You will learn that there is a difference between $\partial F/\partial x$, which is the variation of $F$ as $x$ changes but $y$ is fixed, and the *total* variation of $F$ with respect to $x$, $dF/dx$. The latter is
\begin{equation} \label{dFdx}
\frac{dF}{dx} = \frac{dx}{dx} \frac{\partial F}{\partial x} + \frac{dy}{dx} \frac{\partial F}{\partial y}.
\end{equation}

The difference is that by considering $y = y(x)$, then when we vary $x$, we must also take in account the change in $y$. Thus $F$ is changed in response to variations of *both* $x$ and $y$, but there is only a single quantity being varied ($x$).

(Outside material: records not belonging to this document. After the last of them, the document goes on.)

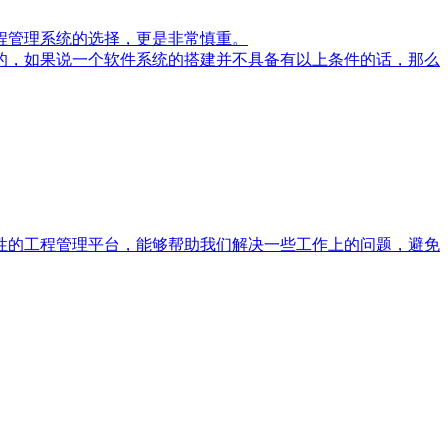
程管理系统的选择，更是非常慎重。
的，如果说一个软件系统的搭建并不具备有以上条件的话，那么
的工程管理平台，能够帮助我们解决一些工作上的问题，避免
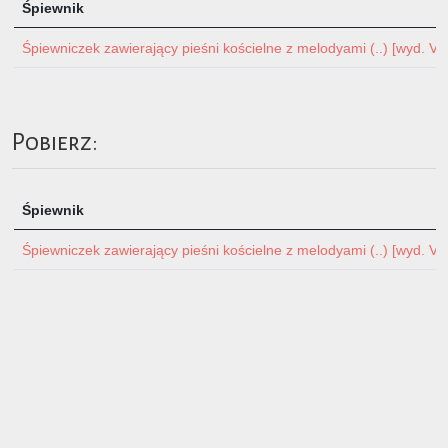
Śpiewnik
Śpiewniczek zawierający pieśni kościelne z melodyami (..) [wyd. V p
Pobierz:
Śpiewnik
Śpiewniczek zawierający pieśni kościelne z melodyami (..) [wyd. V p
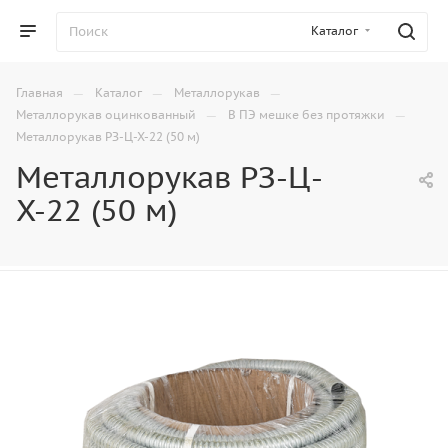
Каталог
—
—
—
Главная
Каталог
Металлорукав
—
—
Металлорукав оцинкованный
В ПЭ мешке без протяжки
Металлорукав РЗ-Ц-Х-22 (50 м)
Металлорукав РЗ-Ц-
Х-22 (50 м)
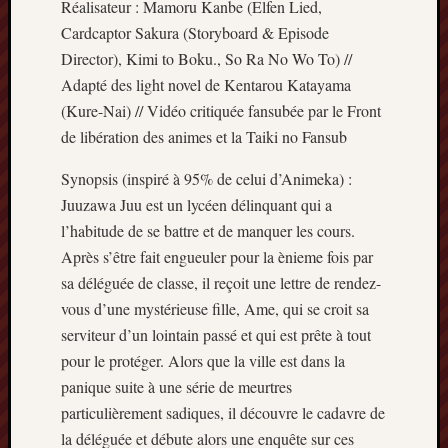
Réalisateur : Mamoru Kanbe (Elfen Lied,
Cardcaptor Sakura (Storyboard & Episode
Director), Kimi to Boku., So Ra No Wo To) //
Adapté des light novel de Kentarou Katayama
(Kure-Nai) // Vidéo critiquée fansubée par le Front
de libération des animes et la Taiki no Fansub
Synopsis (inspiré à 95% de celui d’Animeka) :
Juuzawa Juu est un lycéen délinquant qui a
l’habitude de se battre et de manquer les cours.
Après s’être fait engueuler pour la ènieme fois par
sa déléguée de classe, il reçoit une lettre de rendez-
vous d’une mystérieuse fille, Ame, qui se croit sa
serviteur d’un lointain passé et qui est prête à tout
pour le protéger. Alors que la ville est dans la
panique suite à une série de meurtres
particulièrement sadiques, il découvre le cadavre de
la déléguée et débute alors une enquête sur ces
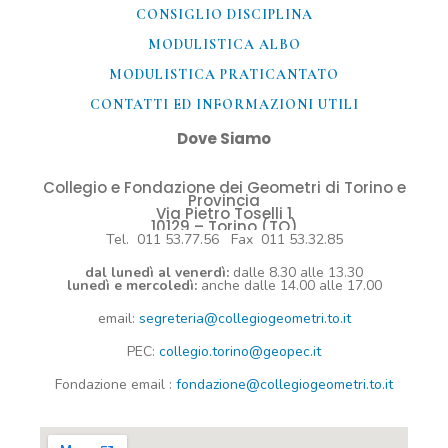
CONSIGLIO DISCIPLINA
MODULISTICA ALBO
MODULISTICA PRATICANTATO
CONTATTI ED INFORMAZIONI UTILI​
Dove Siamo
Collegio e Fondazione dei Geometri di Torino e
Provincia
Via Pietro Toselli 1
10129 – Torino (TO)
Tel. 011 53.77.56 Fax 011 53.32.85
dal lunedì al venerdì:
dalle 8.30 alle 13.30
lunedì e mercoledì:
anche dalle 14.00 alle 17.00
email:
segreteria@collegiogeometri.to.it
PEC:
collegio.torino@geopec.it
Fondazione
email
:
fondazione@collegiogeometri.to.it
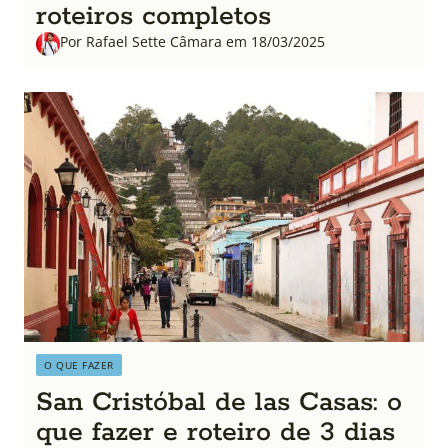
roteiros completos
Por Rafael Sette Câmara em 18/03/2025
O QUE FAZER
San Cristóbal de las Casas: o
que fazer e roteiro de 3 dias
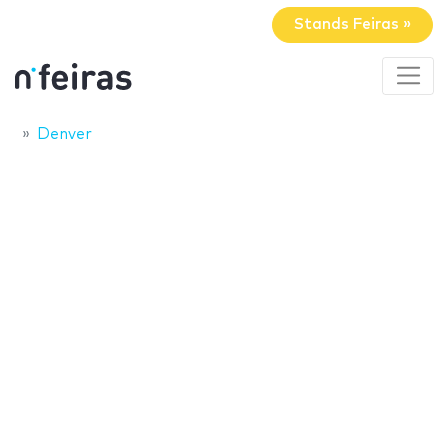
Stands Feiras »
Denver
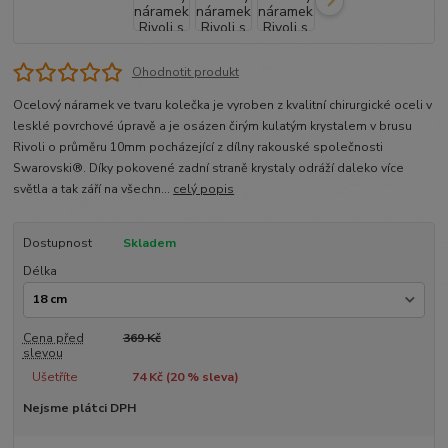
Ohodnotit produkt
Ocelový náramek ve tvaru kolečka je vyroben z kvalitní chirurgické oceli v
lesklé povrchové úpravě a je osázen čirým kulatým krystalem v brusu
Rivoli o průměru 10mm pocházející z dílny rakouské společnosti
Swarovski®. Díky pokovené zadní straně krystaly odráží daleko více
světla a tak září na všechn...
celý popis
Dostupnost
Skladem
Délka
Cena před
369 Kč
slevou
Ušetříte
74 Kč (
20
% sleva)
Nejsme plátci DPH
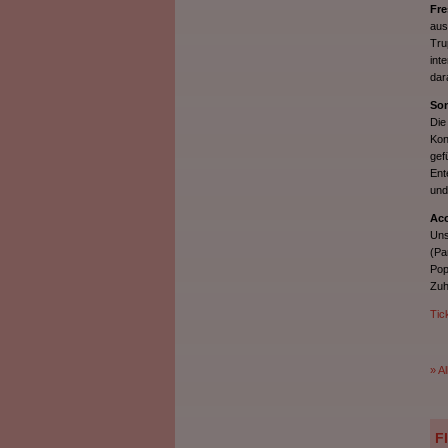
Fre
aus
Tru
int
dar
Son
Die
Kon
gef
Ent
und
Aco
Uns
(Pa
Pop
Zuh
Tic
» Al
F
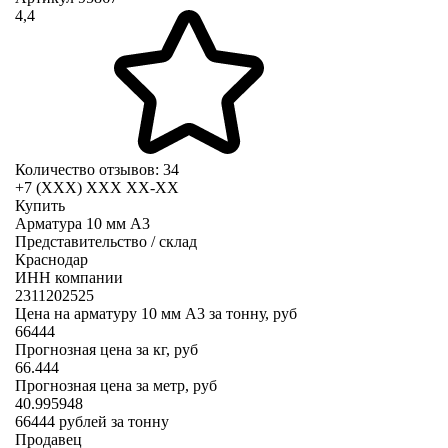
4,4
Количество отзывов: 34
+7 (XXX) ХХХ ХХ-ХХ
Купить
Арматура 10 мм А3
Представительство / склад
Краснодар
ИНН компании
2311202525
Цена на арматуру 10 мм А3 за тонну, руб
66444
Прогнозная цена за кг, руб
66.444
Прогнозная цена за метр, руб
40.995948
66444
рублей за тонну
Продавец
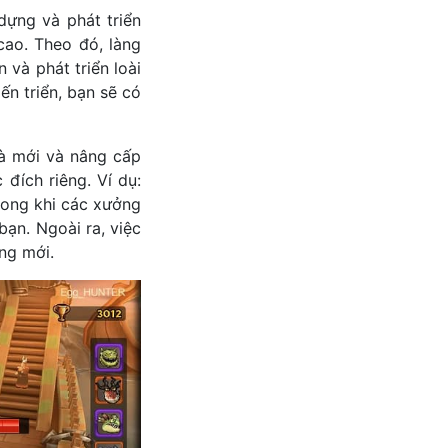
dựng và phát triển
cao. Theo đó, làng
 và phát triển loài
iến triển, bạn sẽ có
à mới và nâng cấp
 đích riêng. Ví dụ:
rong khi các xưởng
bạn. Ngoài ra, việc
ng mới.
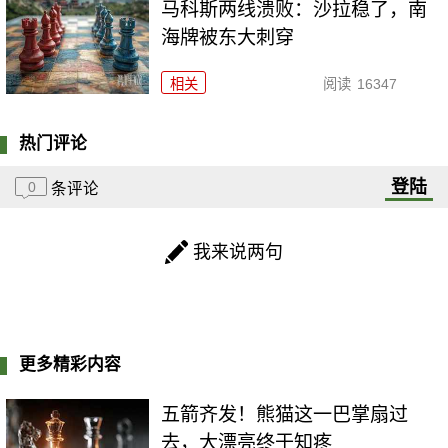
马科斯两线溃败：沙拉稳了，南
海牌被东大刺穿
相关
阅读
16347
热门评论
登陆
0
条评论
我来说两句
更多精彩内容
五箭齐发！熊猫这一巴掌扇过
去，大漂亮终于知疼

If we are interested in the curve $F(x,y) = 0$, then we can set the \eqref{dFdx} to zero, and this gives the proper value of $dy/dx$.

If you fall into the trap of constantly thinking of differentials as equivalent to ordinary numbers, then what is the difference between $dx$, $\Delta x$, $\delta x$, and $\partial x$? Similarly, what is the difference between $dF$, $\Delta F$, $\delta F$, and $\partial F$? Is $\delta x = dx$? Is $\partial x = dx$? If it's not true then do we say that $dx > \partial x$ or $dx < \partial x$? These are all very silly questions because the infinitesimals are ill-defined by themselves and should not be thought-of as real numbers.

Treating differentials like fractions is a gateway drug to further misunderstanding.

And in more than one dimension, it's just plain *wrong*.